SLA Contracts¶
SLATracker records per-agent latency observations, computes p50/p95/p99 percentiles, and automatically detects contract breaches — providing the operational accountability evidence required by regulated service agreements.
from meshflow.sla.tracker import SLAStore, SLATracker
store = SLAStore("meshflow_sla.db")
tracker = SLATracker(store)
# Record a latency observation
obs, breaches = tracker.record("phi_agent", latency_ms=340.5, success=True)
if breaches:
for b in breaches:
print(f"BREACH: {b.breach_type} — observed {b.observed:.1f}ms, threshold {b.threshold:.1f}ms")
SLAContract Fields¶
@dataclass
class SLAContract:
contract_id: str
agent_name: str
p50_ms: float # median latency threshold
p95_ms: float # 95th percentile threshold
p99_ms: float # 99th percentile threshold
error_rate: float # max acceptable error rate (0.0–1.0)
window_s: float # observation window in seconds (default 3600)
enabled: bool
created_at: float
Thresholds must satisfy p50 ≤ p95 ≤ p99. error_rate must be 0.0–1.0.
Defining a Contract¶
contract = store.define_contract(
agent_name="phi_agent",
p50_ms=500.0,
p95_ms=1200.0,
p99_ms=3000.0,
error_rate=0.01, # 1% max error rate
window_s=3600.0, # evaluate over a 1-hour rolling window
)
Calling define_contract again for the same agent_name replaces the existing contract (INSERT OR REPLACE).

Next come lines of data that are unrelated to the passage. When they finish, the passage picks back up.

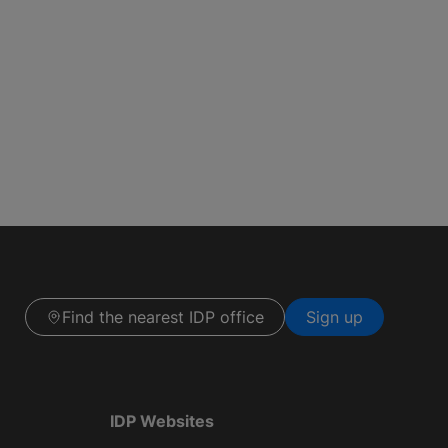
Find the nearest IDP office
Sign up
IDP Websites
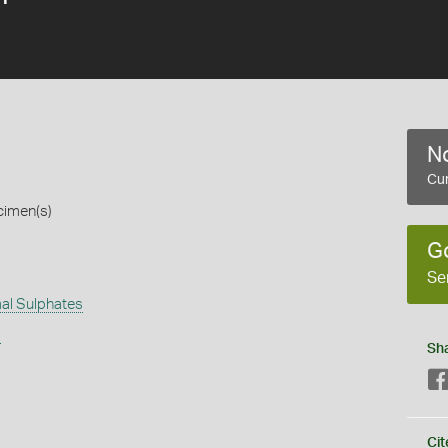
No
Cur
cimen(s)
G
Se
al Sulphates
s
Sh
Cit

SLATracker.record() — Observation and Breach Detection¶
obs, breaches = tracker.record(
agent_name="phi_agent",
latency_ms=1450.0,
success=True, # False to count as an error
now=None, # inject a timestamp for testing
)
Returns (LatencyRecord, list[SLABreach]). Breaches are evaluated automatically after each observation. Breach detection requires at least 10 observations in the window — this prevents spurious alerts during ramp-up.
SLATracker.stats() — Percentile Statistics¶
s = tracker.stats("phi_agent", window_s=3600.0)
print(s.p50_ms, s.p95_ms, s.p99_ms)
print(s.error_rate, s.total)
# SLAStats: agent_name, total, p50_ms, p95_ms, p99_ms, avg_ms, error_rate, window_s
SLABreach Fields¶
@dataclass
class SLABreach:
breach_id: str
contract_id: str
agent_name: str
breach_type: str # "p50" | "p95" | "p99" | "error_rate"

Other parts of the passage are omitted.